(Collection entries)
━━━
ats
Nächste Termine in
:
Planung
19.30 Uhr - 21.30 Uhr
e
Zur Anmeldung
━━━
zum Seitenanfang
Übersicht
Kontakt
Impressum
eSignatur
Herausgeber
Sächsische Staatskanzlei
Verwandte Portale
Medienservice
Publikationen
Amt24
━━━
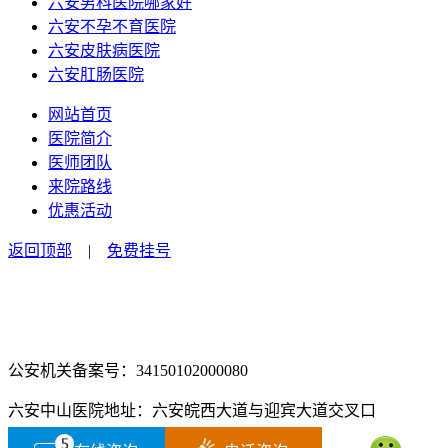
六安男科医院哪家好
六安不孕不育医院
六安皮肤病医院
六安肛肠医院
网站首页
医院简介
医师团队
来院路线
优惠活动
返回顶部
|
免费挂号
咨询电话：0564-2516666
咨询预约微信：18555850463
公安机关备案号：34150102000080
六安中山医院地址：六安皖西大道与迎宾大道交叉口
━━━
What you should do: Among the entries above, the lines between the ones containing "公安机关备案号：34150102000080" and "六安中山医院地址：六安皖西大道与迎宾大道交叉口", inclusive, are to be transcribed exactly. No other line is to be given.

Finished exercise:
公安机关备案号：34150102000080
六安中山医院地址：六安皖西大道与迎宾大道交叉口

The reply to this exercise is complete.